GCC version: trunk/20180407 (also older versions) Target: x86_64-linux-gnu Compile options: -Ofast -mavx2 -mfma -Wall -Wextra -Wpedantic Build options: --build=x86_64-linux-gnu --host=x86_64-linux-gnu --target=x86_64-linux-gnu --disable-bootstrap --enable-multiarch --with-abi=m64 --with-multilib-list=m32,m64,mx32 --enable-multilib --enable-clocale=gnu --enable-languages=c,c++,fortran --enable-ld=yes --enable-gold=yes --enable-libstdcxx-debug --enable-libstdcxx-time=yes --enable-linker-build-id --enable-lto --enable-plugins --enable-threads=posix --with-pkgversion=GCC-Explorer-Build The exact code (no #include s): typedef struct { float x, y; } Vec2; Vec2 vec2_add(Vec2 a, Vec2 b) { Vec2 out = {a.x + b.x, a.y + b.y}; return out; } Produced assembly with line numbers: 1 vec2_add: 2 vmovq rcx, xmm0 3 vmovq rsi, xmm1 ... 21 vmovq xmm0, QWORD PTR [rsp-24] 22 ret Expected assembly (as compiled by Clang 6.0 with -Ofast -mavx2 -mfma): 1 vec2_add: # @vec2_add 2 vaddps xmm0, xmm1, xmm0 3 ret (Yes, only three lines) ^^^^^^ (These can be experimented here: https://godbolt.org/g/tTwusV) See also (for other inefficiencies): https://godbolt.org/g/AtWNgf
This isn't handled by basic-block vectorization because there are no stores and CONSTRUCTORs are not SLP "seeds". IIRC there are duplicates.
We can vectorize a variant with doubles but that results in awful code because the ABI isn't known.

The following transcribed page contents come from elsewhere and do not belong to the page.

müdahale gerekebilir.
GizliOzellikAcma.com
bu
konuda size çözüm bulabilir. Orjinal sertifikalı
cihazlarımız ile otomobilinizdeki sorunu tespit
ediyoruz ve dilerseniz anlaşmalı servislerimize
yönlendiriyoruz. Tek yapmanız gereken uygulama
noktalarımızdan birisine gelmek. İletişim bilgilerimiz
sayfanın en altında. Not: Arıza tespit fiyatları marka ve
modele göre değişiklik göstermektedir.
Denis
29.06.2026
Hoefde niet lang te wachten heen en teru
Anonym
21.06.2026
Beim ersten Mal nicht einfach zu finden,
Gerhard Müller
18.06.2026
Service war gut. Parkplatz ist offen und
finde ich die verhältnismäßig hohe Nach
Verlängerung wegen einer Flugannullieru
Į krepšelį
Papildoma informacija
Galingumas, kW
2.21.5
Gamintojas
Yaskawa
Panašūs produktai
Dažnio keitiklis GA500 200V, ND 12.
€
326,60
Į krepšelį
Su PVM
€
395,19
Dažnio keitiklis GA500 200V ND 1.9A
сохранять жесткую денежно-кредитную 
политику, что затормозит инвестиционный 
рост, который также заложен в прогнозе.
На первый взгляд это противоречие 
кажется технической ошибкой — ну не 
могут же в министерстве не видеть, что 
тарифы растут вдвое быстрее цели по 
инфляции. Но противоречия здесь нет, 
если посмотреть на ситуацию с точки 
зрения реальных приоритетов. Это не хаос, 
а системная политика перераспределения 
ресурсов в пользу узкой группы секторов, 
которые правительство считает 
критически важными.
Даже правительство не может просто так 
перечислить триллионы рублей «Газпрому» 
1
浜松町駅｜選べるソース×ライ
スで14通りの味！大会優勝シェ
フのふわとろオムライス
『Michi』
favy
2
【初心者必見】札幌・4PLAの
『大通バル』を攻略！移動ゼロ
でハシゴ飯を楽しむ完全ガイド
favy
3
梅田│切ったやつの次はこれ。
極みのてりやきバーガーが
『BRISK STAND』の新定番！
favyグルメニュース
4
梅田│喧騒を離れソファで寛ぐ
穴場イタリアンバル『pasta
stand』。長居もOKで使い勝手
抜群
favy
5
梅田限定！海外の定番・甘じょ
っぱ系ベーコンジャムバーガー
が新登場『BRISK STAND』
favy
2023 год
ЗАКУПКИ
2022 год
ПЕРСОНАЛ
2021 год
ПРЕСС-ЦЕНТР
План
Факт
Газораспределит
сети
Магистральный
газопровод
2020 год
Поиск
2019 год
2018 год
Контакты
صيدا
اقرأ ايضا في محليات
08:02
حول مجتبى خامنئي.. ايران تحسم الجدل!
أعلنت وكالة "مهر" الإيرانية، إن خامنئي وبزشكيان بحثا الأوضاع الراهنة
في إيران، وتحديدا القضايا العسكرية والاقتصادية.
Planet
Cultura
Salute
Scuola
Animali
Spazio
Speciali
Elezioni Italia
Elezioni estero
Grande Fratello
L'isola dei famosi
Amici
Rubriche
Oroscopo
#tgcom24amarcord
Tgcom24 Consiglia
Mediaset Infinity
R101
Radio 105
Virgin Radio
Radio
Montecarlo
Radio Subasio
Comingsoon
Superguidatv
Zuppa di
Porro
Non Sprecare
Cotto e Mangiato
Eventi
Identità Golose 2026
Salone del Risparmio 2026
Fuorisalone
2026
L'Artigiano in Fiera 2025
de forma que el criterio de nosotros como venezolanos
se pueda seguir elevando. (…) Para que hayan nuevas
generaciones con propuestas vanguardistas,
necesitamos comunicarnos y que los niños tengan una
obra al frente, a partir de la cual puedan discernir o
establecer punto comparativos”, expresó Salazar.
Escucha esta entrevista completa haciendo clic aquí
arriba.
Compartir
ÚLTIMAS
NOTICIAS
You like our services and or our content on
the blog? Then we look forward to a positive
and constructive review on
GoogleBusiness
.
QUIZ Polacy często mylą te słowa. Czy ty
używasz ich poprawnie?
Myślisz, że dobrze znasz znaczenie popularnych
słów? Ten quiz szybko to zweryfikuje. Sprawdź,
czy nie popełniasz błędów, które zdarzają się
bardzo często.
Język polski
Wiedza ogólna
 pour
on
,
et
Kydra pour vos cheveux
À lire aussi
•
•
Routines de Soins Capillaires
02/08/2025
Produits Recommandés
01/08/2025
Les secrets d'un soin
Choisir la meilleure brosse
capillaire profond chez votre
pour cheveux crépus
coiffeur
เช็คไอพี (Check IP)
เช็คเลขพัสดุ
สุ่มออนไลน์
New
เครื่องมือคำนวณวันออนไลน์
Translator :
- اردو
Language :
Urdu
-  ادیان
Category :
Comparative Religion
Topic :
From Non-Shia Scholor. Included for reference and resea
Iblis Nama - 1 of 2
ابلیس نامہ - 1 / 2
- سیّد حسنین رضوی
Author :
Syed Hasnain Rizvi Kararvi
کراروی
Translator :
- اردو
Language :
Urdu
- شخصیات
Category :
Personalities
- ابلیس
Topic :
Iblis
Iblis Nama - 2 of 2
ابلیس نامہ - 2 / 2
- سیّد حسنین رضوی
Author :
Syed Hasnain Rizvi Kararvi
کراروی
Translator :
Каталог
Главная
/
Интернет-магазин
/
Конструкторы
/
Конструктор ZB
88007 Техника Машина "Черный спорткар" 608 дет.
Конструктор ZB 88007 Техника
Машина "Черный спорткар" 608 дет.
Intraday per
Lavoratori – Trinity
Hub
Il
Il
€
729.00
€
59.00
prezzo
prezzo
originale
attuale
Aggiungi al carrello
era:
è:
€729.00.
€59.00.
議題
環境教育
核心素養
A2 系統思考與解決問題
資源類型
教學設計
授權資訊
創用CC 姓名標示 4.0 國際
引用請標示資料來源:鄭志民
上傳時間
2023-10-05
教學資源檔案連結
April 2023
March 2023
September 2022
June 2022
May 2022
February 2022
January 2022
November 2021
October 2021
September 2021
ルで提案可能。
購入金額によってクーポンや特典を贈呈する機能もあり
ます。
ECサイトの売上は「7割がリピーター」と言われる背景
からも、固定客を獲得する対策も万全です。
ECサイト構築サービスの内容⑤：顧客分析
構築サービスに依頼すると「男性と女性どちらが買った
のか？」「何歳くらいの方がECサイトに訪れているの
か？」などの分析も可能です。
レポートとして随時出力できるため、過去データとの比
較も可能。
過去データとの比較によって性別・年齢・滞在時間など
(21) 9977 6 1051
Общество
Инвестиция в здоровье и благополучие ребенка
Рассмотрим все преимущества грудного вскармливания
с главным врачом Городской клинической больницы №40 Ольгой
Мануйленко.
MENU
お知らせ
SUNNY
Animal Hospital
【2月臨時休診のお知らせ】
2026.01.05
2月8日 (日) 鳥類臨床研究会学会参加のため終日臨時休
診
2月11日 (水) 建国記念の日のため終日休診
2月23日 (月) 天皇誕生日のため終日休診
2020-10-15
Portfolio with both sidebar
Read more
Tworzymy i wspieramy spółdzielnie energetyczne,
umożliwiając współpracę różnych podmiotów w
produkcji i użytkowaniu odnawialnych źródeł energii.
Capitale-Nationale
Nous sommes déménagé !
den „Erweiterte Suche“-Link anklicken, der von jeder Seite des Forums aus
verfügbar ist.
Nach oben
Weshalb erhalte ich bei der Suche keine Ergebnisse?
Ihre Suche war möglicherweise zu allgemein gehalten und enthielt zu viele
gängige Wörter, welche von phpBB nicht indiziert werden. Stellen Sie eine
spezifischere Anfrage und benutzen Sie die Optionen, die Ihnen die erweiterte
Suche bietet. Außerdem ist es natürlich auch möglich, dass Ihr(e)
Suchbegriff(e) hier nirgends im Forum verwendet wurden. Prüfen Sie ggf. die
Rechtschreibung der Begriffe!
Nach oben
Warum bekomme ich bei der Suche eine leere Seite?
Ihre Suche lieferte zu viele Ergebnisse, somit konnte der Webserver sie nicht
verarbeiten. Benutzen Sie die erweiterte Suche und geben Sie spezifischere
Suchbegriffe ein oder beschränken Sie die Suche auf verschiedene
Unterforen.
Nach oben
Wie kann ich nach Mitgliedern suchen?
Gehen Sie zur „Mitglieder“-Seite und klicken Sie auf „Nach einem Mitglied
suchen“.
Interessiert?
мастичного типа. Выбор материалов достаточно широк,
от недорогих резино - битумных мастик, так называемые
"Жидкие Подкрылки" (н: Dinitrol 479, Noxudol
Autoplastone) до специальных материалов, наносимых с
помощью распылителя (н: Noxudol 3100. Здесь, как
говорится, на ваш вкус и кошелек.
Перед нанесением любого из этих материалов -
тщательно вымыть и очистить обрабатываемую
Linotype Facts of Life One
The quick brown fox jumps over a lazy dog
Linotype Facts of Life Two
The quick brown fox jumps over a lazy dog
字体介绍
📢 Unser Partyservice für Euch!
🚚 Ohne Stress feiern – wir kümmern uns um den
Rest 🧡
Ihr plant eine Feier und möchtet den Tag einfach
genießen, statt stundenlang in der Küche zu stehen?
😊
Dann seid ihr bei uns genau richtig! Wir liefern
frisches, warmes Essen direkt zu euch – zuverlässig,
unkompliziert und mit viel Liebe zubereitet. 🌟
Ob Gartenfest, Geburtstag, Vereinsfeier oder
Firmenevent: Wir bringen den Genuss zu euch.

The float variant now looks like the following before vectorization: _1 = a.x; _2 = b.x; _3 = _1 + _2; _4 = a.y; _5 = b.y; _6 = _4 + _5; MEM[(struct *)&D.1915] = _3; MEM[(struct *)&D.1915 + 4B] = _6; return D.1915; here the issue is again that we do not know the ABI details plus MMX is disabled and the vectorizer expects 4 floats for vectorization (that is, it cannot vectorize using partial vector regs - the ABI may specify the upper half of %xmm0 is zero for example).
Fixed in GCC 11. Where the x86_64 target emulates 2 float vector inside SSE.